IV Nurse. Master in Nursing. Federal University of Rio de Janeiro. Clementino Fraga Filho University Hospital. Rio de janeiro Brazil. E-mail: sflaviashu@gmail.com
V Nurse. Professor. State University of Rio de Janeiro. Department of Maternal and Child Nursing. Rio de Janeiro. Brazil. E-mail: benedeusdara@gmail.com
VI Nurse. Associate Professor. Federal University of Rio Grande do Norte. Department of Nursing. Natal, Rio Grande do Norte, Brazil. E-mail: rirosendo@hotmail.com

DOI: http://dx.doi.org/10.12957/reuerj.2018.31921

 

 


ABSTRACT

Objective: to understand the meaning of educational actions in nursing consultations for chronic renal clients in conservative treatment and their relatives. Method: study guided by Social Phenomenology. Between November 2015 and April 2016, 12 chronic renal clients and their relatives were interviewed at a university hospital nephrology clinic in Rio de Janeiro State, Brazil, after approval by the research ethics committees of the proposing and co-participant institutions.
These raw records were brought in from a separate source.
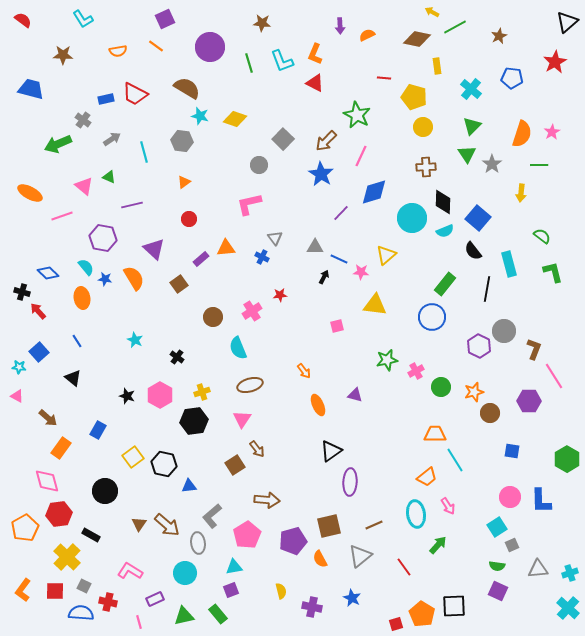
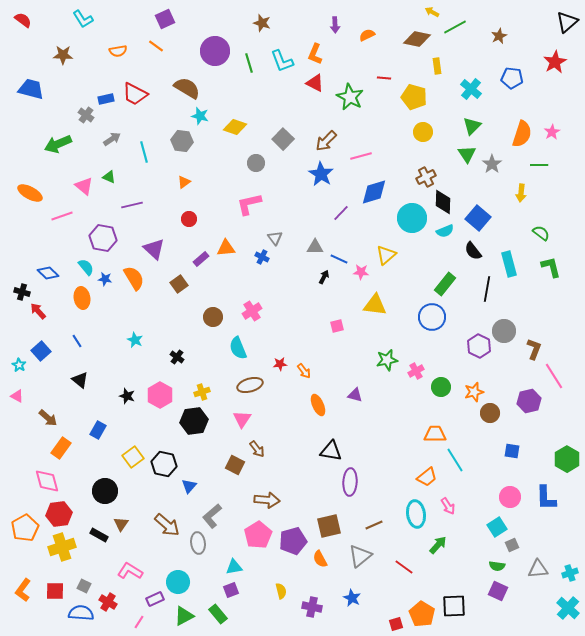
brown star at (262, 23): rotated 12 degrees clockwise
purple arrow at (340, 26): moved 5 px left, 1 px up
purple circle at (210, 47): moved 5 px right, 4 px down
green star at (357, 115): moved 7 px left, 18 px up
yellow diamond at (235, 119): moved 8 px down
gray cross at (83, 120): moved 3 px right, 5 px up
yellow circle at (423, 127): moved 5 px down
pink line at (361, 156): rotated 50 degrees clockwise
gray circle at (259, 165): moved 3 px left, 2 px up
brown cross at (426, 167): moved 10 px down; rotated 24 degrees counterclockwise
green semicircle at (542, 236): moved 1 px left, 3 px up
green L-shape at (553, 272): moved 2 px left, 5 px up
red star at (280, 295): moved 69 px down
blue square at (39, 352): moved 2 px right, 1 px up
cyan star at (19, 367): moved 2 px up; rotated 24 degrees clockwise
black triangle at (73, 378): moved 7 px right, 2 px down
purple hexagon at (529, 401): rotated 15 degrees counterclockwise
black triangle at (331, 451): rotated 45 degrees clockwise
brown square at (235, 465): rotated 30 degrees counterclockwise
blue triangle at (189, 486): rotated 42 degrees counterclockwise
blue L-shape at (541, 501): moved 5 px right, 3 px up
brown triangle at (139, 524): moved 18 px left
black rectangle at (91, 535): moved 8 px right
pink pentagon at (247, 535): moved 11 px right
yellow cross at (67, 557): moved 5 px left, 10 px up; rotated 28 degrees clockwise
red line at (404, 567): rotated 18 degrees counterclockwise
cyan circle at (185, 573): moved 7 px left, 9 px down
red cross at (108, 602): rotated 18 degrees clockwise
green triangle at (184, 616): rotated 15 degrees counterclockwise
pink line at (139, 622): rotated 48 degrees clockwise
The interviews were transcribed and submitted to analysis framed by the related literature. Results: two categories emerged: expectations when going to a nursing consultation and Caring for the other to face the adversities imposed by the disease. Conclusion: the study allowed us to understand that, in their daily lives, these individuals acquire the ability and practice to cope with their limitations. Their relationships afford contributions to recognition not only for the values of the clinic, but also for the value focused on by relational care.
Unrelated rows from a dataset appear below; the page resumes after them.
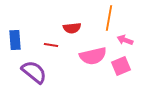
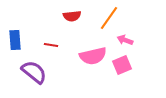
orange line: rotated 25 degrees clockwise
red semicircle: moved 12 px up
pink square: moved 1 px right, 1 px up
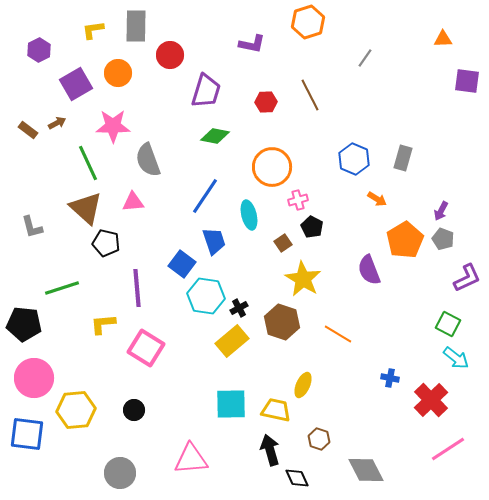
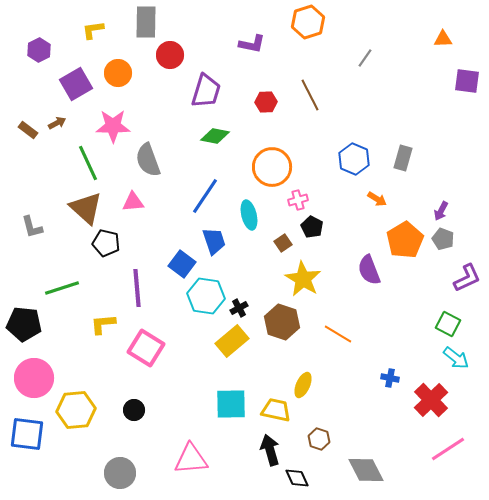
gray rectangle at (136, 26): moved 10 px right, 4 px up
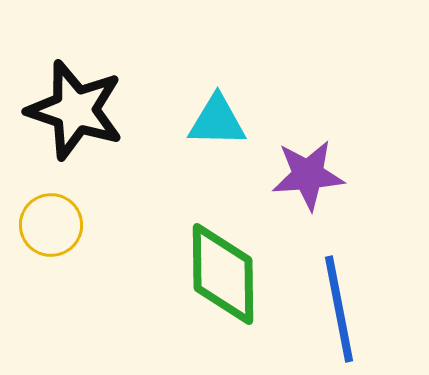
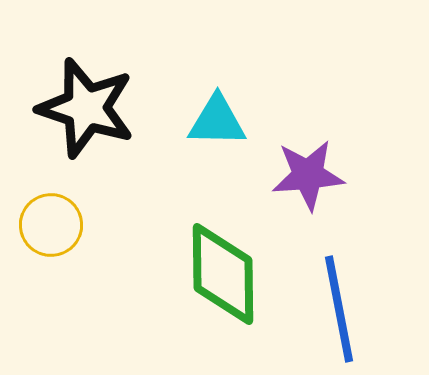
black star: moved 11 px right, 2 px up
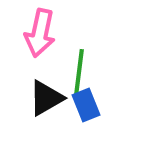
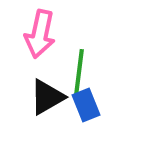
pink arrow: moved 1 px down
black triangle: moved 1 px right, 1 px up
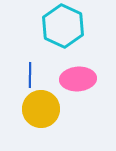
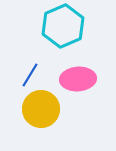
cyan hexagon: rotated 12 degrees clockwise
blue line: rotated 30 degrees clockwise
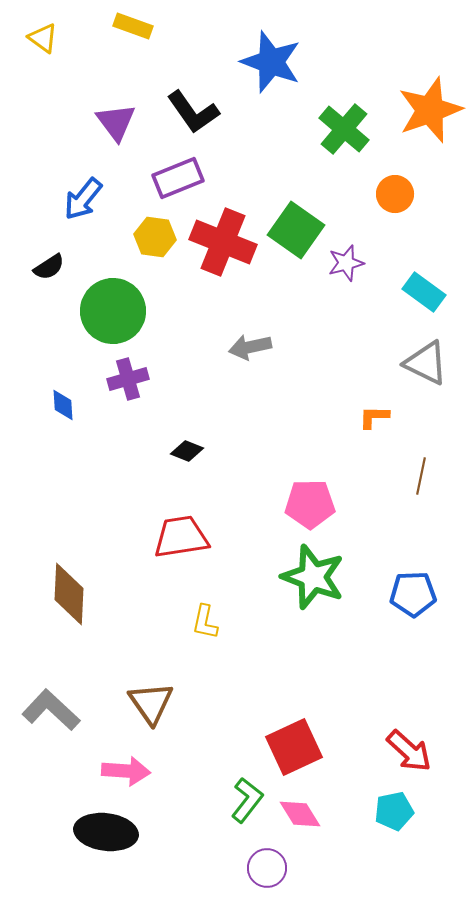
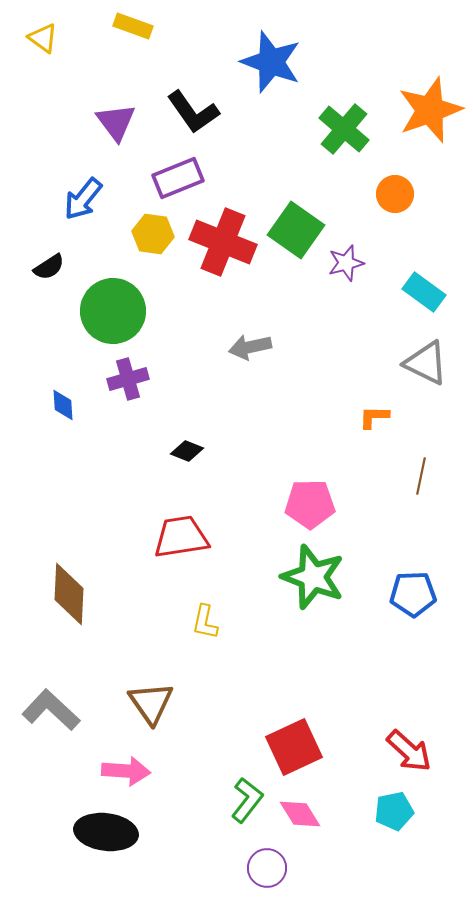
yellow hexagon: moved 2 px left, 3 px up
Descriptors: Chronic renal failure; nursing in the office; health education; family.


 

 

INTRODUCTION

The increased prevalence of chronic diseases is one of the most important events that communities and health professionals have faced in this century. Health habits and behaviors can drastically affect the prevalence of these diseases, as they are associated with significant sociodemographic disparities, considering that, in general, racial/ethnic minorities and the poor population are often prone to have these diseases at an early age1,2.

Chronic Kidney Disease (CKD) is an anomaly of renal structure or function, present for more than three months, with severe health implications. It is prolonged, usually coexisting with others, such as hypertension and diabetes. Consequently, the patient needs to make use of many tablets, for example, which imposes a high personal and monetary burden, extensively, on their families3.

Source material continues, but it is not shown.